Could some GOP county election officials try to ignore that directive, and impose a harsher standard? Possibly, but every challenge would be voted on by the board, made up of two Republicans and two Democrats. Brunner herself would cast the tie-breaking vote.
So at this point, it's far from clear how many eligible voters will be removed from the rolls thanks to the court's decision last night.
Part of the concern among voting-rights advocates has to do with the timing of the decision. They say that, with only three weeks until election day, there's little time for election officials to clear up the mismatches, creating potential confusion and delays on election day if, in the end, significant numbers of voters are challenged.

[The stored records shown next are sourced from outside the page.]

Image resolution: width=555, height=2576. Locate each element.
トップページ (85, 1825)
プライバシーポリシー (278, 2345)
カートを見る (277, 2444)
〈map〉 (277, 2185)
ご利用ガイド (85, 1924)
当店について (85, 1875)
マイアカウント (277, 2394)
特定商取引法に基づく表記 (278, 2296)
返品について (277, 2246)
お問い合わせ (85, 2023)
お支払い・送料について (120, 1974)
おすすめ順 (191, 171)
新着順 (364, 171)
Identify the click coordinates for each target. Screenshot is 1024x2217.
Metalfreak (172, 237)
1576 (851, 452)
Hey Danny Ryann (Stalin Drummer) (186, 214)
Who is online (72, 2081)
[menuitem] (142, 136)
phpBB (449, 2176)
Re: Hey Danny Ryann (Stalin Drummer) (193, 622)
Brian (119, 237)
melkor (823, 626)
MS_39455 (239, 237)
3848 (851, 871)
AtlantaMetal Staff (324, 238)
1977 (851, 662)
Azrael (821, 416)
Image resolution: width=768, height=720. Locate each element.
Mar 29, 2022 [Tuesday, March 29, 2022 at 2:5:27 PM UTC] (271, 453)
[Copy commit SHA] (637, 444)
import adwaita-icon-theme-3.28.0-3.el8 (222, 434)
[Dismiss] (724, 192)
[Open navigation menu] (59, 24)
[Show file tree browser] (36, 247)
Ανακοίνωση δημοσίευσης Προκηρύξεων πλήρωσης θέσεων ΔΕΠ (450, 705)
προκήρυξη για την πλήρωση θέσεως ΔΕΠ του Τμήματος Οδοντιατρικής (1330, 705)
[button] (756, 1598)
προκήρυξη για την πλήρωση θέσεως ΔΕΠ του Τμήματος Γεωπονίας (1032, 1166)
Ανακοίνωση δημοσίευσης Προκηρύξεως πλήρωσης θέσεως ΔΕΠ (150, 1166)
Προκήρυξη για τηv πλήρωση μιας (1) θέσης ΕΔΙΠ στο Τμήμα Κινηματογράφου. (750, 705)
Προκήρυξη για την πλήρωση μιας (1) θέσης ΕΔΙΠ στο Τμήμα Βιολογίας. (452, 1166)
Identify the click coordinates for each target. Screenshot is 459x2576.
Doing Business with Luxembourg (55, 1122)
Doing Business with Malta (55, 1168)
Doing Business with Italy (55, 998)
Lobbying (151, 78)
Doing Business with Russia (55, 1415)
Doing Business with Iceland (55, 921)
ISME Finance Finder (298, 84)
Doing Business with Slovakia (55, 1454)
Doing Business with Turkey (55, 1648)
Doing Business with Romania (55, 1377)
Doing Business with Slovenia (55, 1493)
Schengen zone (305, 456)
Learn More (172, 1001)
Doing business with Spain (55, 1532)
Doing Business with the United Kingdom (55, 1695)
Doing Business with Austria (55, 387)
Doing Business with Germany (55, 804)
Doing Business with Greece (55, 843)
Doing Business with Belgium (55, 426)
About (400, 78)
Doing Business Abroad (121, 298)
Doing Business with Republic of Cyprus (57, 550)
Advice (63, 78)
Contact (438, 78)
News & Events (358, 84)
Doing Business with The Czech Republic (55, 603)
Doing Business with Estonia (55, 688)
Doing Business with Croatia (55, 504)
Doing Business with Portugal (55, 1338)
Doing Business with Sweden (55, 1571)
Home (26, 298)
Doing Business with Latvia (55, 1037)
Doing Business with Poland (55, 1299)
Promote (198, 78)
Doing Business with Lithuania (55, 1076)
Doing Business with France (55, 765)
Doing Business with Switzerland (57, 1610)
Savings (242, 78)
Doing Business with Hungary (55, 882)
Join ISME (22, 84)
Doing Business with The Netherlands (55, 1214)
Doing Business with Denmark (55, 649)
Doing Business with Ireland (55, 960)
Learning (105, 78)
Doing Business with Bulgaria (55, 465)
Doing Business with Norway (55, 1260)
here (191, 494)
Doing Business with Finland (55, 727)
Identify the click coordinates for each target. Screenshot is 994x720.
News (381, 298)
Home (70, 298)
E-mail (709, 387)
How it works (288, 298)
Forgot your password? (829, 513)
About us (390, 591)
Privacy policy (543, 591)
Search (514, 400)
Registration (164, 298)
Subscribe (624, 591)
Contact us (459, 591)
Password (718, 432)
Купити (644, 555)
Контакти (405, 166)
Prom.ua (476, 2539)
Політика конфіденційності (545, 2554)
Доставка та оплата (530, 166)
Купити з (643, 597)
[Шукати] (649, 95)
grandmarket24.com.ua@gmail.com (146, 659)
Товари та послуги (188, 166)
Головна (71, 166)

In addition, the court makes clear that any voter registered in the last year -- over 600,000 -- must be verified.
By contrast, in Florida, where courts ruled earlier this year that a similar "no-match, no vote" standard can obtain, it applied only to voters registered in the last few months. And because the court made its ruling earlier in the cycle, there's been more time for election officials to sort out discrepancies.
Still, in a sense, this is really the result of an earlier legislative win for the GOP. Thanks largely to the efforts of congressional Republican "vote-fraud" hawks like Senators Mitch McConnell of Kentucky and Kit Bond, HAVA, the sweeping federal voting law enacted in the wake of the Florida 2000 fiasco, imposed a more restrictive standard in terms of verifying new voters' information. Arguing in the courts for that law to be strictly upheld is hardly an underhanded strategy, even if there are good arguments for a more liberal interpretation of the law.
So the GOP's voter suppression efforts have simply become more sophisticated. Instead of -- or really, in addition to -- ground-level efforts to use misinformation to intimidate and confuse voters at the polls -- they've gotten the courts to uphold a newly restrictive standard on verifying voters' eligibility.
Or, put more simply: Republican voter suppression has gone legit.